The risks
If a company you invest in performs well and demand for its shares increases, the value of your investment will usually rise. However, if the company's performance declines, the shares you hold may lose value or possibly even become worthless. In other words, buying shares in a company means committing to share in both the profits and the losses.
Always remember that all investments carry a certain amount of risk, which can lead to a total loss.
Below you can learn more about six different types of risk that you should consider when investing.
Market risk
Market risk, also known as systematic risk, describes the potential losses that an investor may suffer due to general market movements. It is influenced by various factors, including economic indicators (e.g. gross domestic product, unemployment rates), monetary policy (e.g. interest rate changes by central banks), geopolitical events (e.g. war, political instability) and regulatory changes (e.g. legislative changes, new regulations). In contrast to specific risks that only affect individual companies or sectors (such as the risk of corporate insolvency), market risk affects all investments in a market. If the market as a whole falls, the value of most or all investments generally falls.

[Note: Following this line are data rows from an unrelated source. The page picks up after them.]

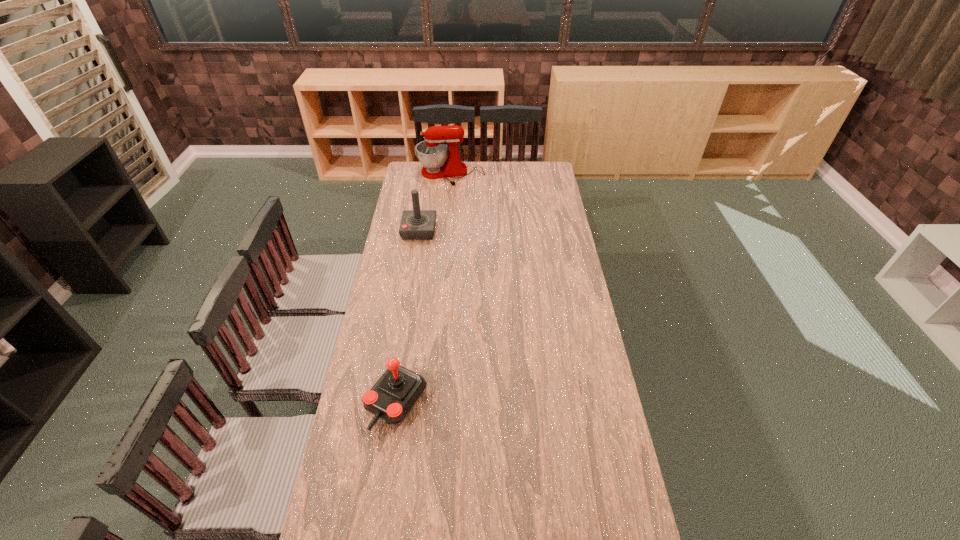 Image resolution: width=960 pixels, height=540 pixels. Find the location of `mixer`. mixer is located at coordinates (432, 152).

Locate an element on the screen. The height and width of the screenshot is (540, 960). the farthest object is located at coordinates (432, 152).

The image size is (960, 540). What are the coordinates of `the farther joystick` in the screenshot? It's located at (416, 224).

Image resolution: width=960 pixels, height=540 pixels. Identify the location of the nearer joystick. (397, 391).

The height and width of the screenshot is (540, 960). In order to click on vacant space located 0.210m on the bowl side of the farthest object in this screenshot , I will do `click(447, 208)`.

Locate an element on the screen. The height and width of the screenshot is (540, 960). vacant space located on the rectangular base of the second farthest object is located at coordinates (454, 230).

Where is `free space located 0.180m on the front of the nearest object`? This screenshot has width=960, height=540. free space located 0.180m on the front of the nearest object is located at coordinates (382, 496).

I want to click on object that is at the far edge, so click(432, 152).

Locate an element on the screen. This screenshot has width=960, height=540. mixer positioned at the left edge is located at coordinates (432, 152).

At what (x,y) coordinates should I click in order to perform the action: click on object that is positioned at the far left corner. Please return your answer as a coordinate pair (x, y). The width and height of the screenshot is (960, 540). Looking at the image, I should click on [432, 152]. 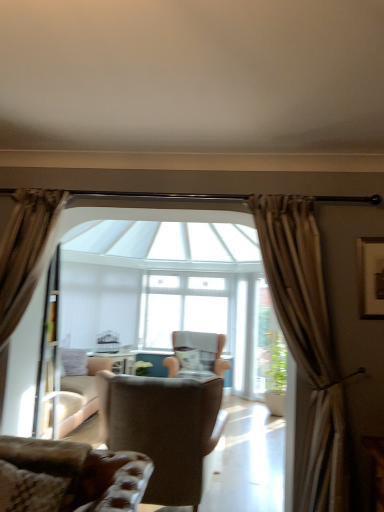 Question: Considering the positions of point (147, 316) and point (165, 387), is point (147, 316) closer or farther from the camera than point (165, 387)?

Choices:
 (A) farther
 (B) closer

Answer: (A)

Question: Is clear glass window at center spatially inside brown leather armchair at center, marked as the second chair in a front-to-back arrangement, or outside of it?

Choices:
 (A) outside
 (B) inside

Answer: (A)

Question: Considering the real-world distances, which object is closest to the brown leather armchair at center, marked as the second chair in a front-to-back arrangement?

Choices:
 (A) velvet gray pillow at center
 (B) velvet brown armchair at center, acting as the first chair starting from the back
 (C) clear glass window at center
 (D) wooden framed artwork at upper right
 (E) leather at lower left, which ranks as the 3th chair in back-to-front order

Answer: (E)

Question: Which is nearer to the wooden framed artwork at upper right?

Choices:
 (A) velvet brown armchair at center, acting as the first chair starting from the back
 (B) brown leather armchair at center, marked as the second chair in a front-to-back arrangement
 (C) clear glass window at center
 (D) velvet gray pillow at center
 (E) leather at lower left, which ranks as the 3th chair in back-to-front order

Answer: (B) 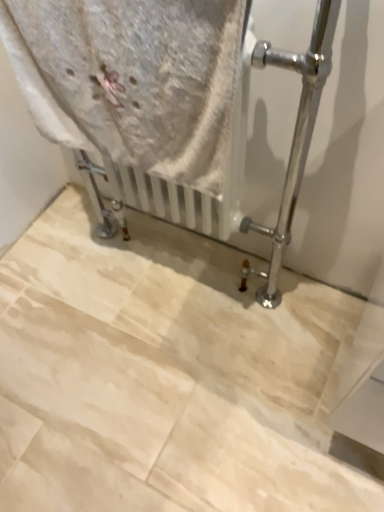 The width and height of the screenshot is (384, 512). What do you see at coordinates (132, 79) in the screenshot?
I see `white textured towel at upper center` at bounding box center [132, 79].

I want to click on white textured towel at upper center, so click(x=132, y=79).

At what (x,y) coordinates should I click in order to perform the action: click on white textured towel at upper center. Please return your answer as a coordinate pair (x, y). This screenshot has width=384, height=512. Looking at the image, I should click on (132, 79). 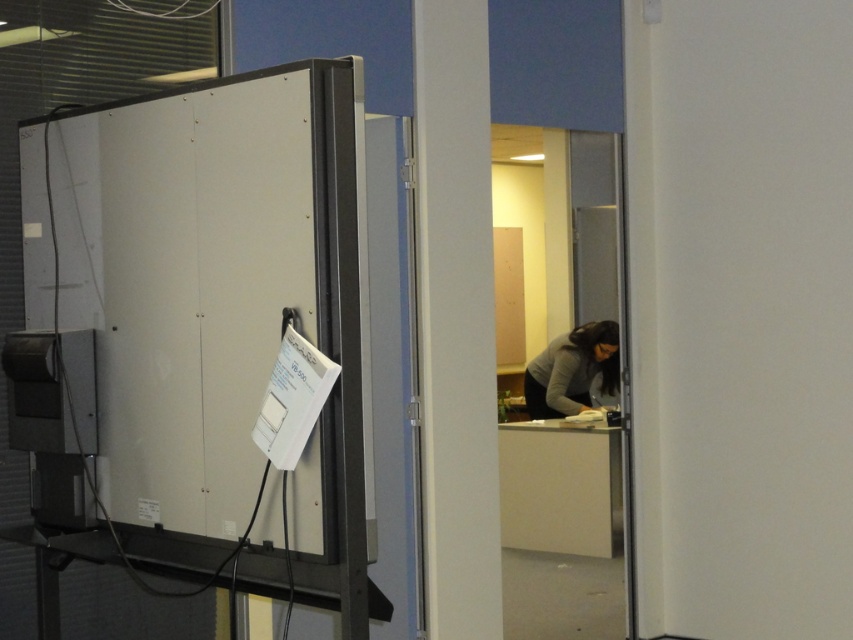 You are standing in the office and want to reach the dark gray sweater at lower center without moving the white smooth pillar at center. Is this possible?

The white smooth pillar at center is closer to the viewer than the dark gray sweater at lower center, so you cannot reach the dark gray sweater at lower center without moving the white smooth pillar at center.

You are an interior designer assessing the layout of this office space. You need to place a new desk between the white smooth pillar at center and the dark gray sweater at lower center. Which object should the desk be placed closer to in order to maximize space efficiency?

The desk should be placed closer to the white smooth pillar at center because it has a lesser width compared to the dark gray sweater at lower center, allowing more space for the desk on the wider side.

You are standing in the office and see the point at coordinates (456, 320). According to the image, what object is this point located on?

The point at coordinates (456, 320) is located on the white smooth pillar at center. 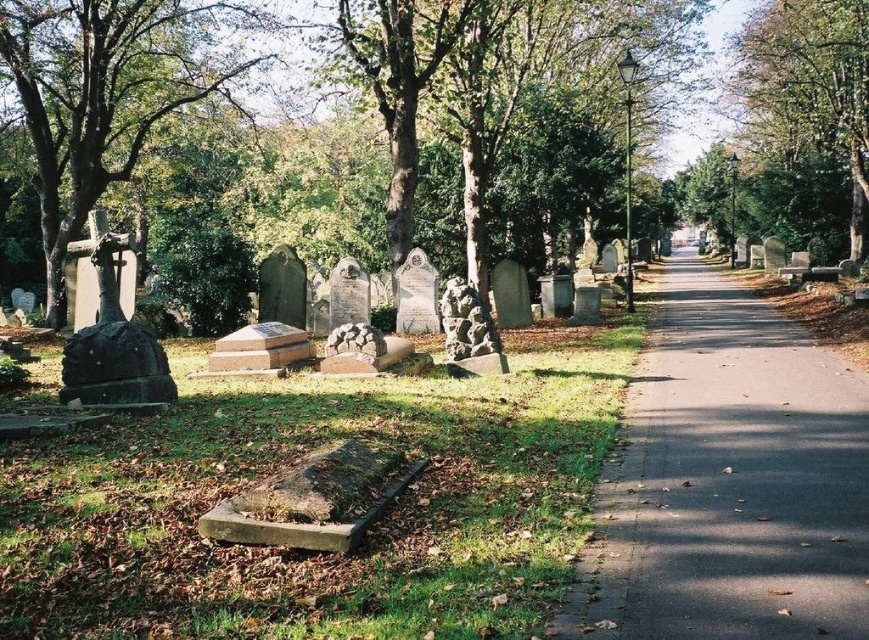 Question: Can you confirm if green leafy tree at left is smaller than green leafy tree at upper center?

Choices:
 (A) no
 (B) yes

Answer: (A)

Question: Is green leafy tree at left smaller than green leafy tree at upper center?

Choices:
 (A) no
 (B) yes

Answer: (A)

Question: Is green leafy tree at left further to the viewer compared to green leafy tree at upper center?

Choices:
 (A) yes
 (B) no

Answer: (B)

Question: Which point is closer to the camera?

Choices:
 (A) green leafy tree at left
 (B) green leafy tree at upper center

Answer: (A) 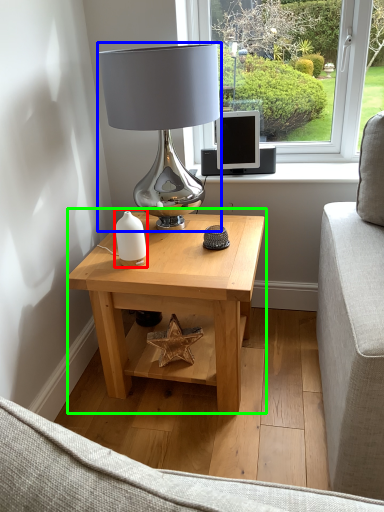 Question: Which is farther away from candle holder (highlighted by a red box)? table lamp (highlighted by a blue box) or table (highlighted by a green box)?

Choices:
 (A) table lamp
 (B) table

Answer: (A) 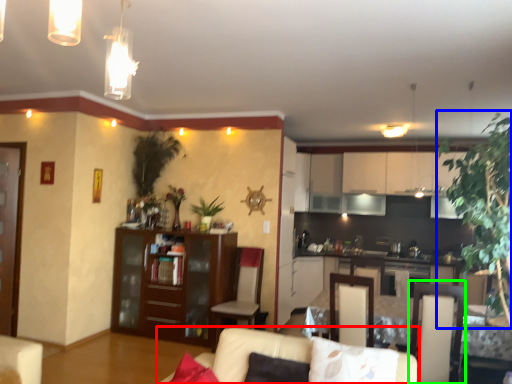 Question: Considering the real-world distances, which object is farthest from studio couch (highlighted by a red box)? plant (highlighted by a blue box) or armchair (highlighted by a green box)?

Choices:
 (A) plant
 (B) armchair

Answer: (A) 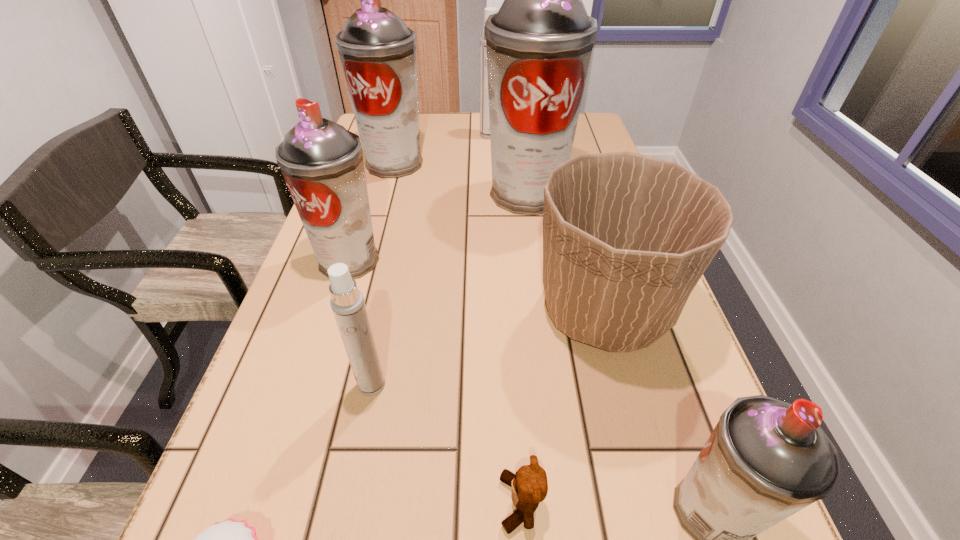 Find the location of a particular element. free location located 0.310m on the front-facing side of the teddy bear is located at coordinates (278, 503).

At what (x,y) coordinates should I click in order to perform the action: click on object at the far edge. Please return your answer as a coordinate pair (x, y). This screenshot has width=960, height=540. Looking at the image, I should click on (484, 98).

Find the location of a particular element. This screenshot has width=960, height=540. aerosol can situated at the right edge is located at coordinates (539, 44).

Where is `flowerpot that is at the right edge`? The width and height of the screenshot is (960, 540). flowerpot that is at the right edge is located at coordinates (x=626, y=237).

Identify the location of free space at the far edge. This screenshot has width=960, height=540. (425, 119).

The height and width of the screenshot is (540, 960). Find the location of `blank space at the left edge of the desktop`. blank space at the left edge of the desktop is located at coordinates (316, 437).

Find the location of a particular element. The height and width of the screenshot is (540, 960). free space at the right edge of the desktop is located at coordinates (684, 530).

Find the location of a particular element. This screenshot has width=960, height=540. empty space between the nearer white aerosol can and the right white aerosol can is located at coordinates (430, 260).

The height and width of the screenshot is (540, 960). I want to click on blank region between the farther white aerosol can and the second nearest gray aerosol can, so click(420, 198).

Locate an element on the screen. This screenshot has height=540, width=960. vacant space that is in between the teddy bear and the second biggest gray aerosol can is located at coordinates (458, 333).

Sentiment also plays a role in market risk. If general confidence in the market falls, your investments are also likely to fall in value. Overall, market risk is an unavoidable part of investing.
Price risk
Price risk refers to the risk that the value of your investment will fall due to price fluctuations on the market. This can lead to losses. Spreading your investments can partially reduce this risk.
Interest rate risk
Interest rate risk describes the fact that the value of fixed-interest investments, such as bonds, changes due to changes in interest rates. When interest rates rise, bond prices typically fall. The longer the term of a bond, the greater the interest rate risk, as the effects of interest rate changes are more noticeable over a longer period of time. In addition, interest rate risk can also have indirect effects on other asset classes, such as equities, as rising interest rates can make borrowing more expensive for companies and thus affect their profits.
Credit risk
Credit risk refers to the risk that a borrower - be it a company, a state or another institution - is unable to fulfil its payment obligations. This can result in bondholders not receiving interest or, in the worst case, losing their investment entirely if the borrower becomes insolvent. Credit risk is particularly relevant for bonds, as investors are dependent on the ability of the borrower (so-called issuer/issuer of the bond) to make the agreed payments.
Market liquidity risk
Market liquidity risk describes the risk that an investor cannot sell his investments quickly enough or only at an unfavourable price if he wishes to do so.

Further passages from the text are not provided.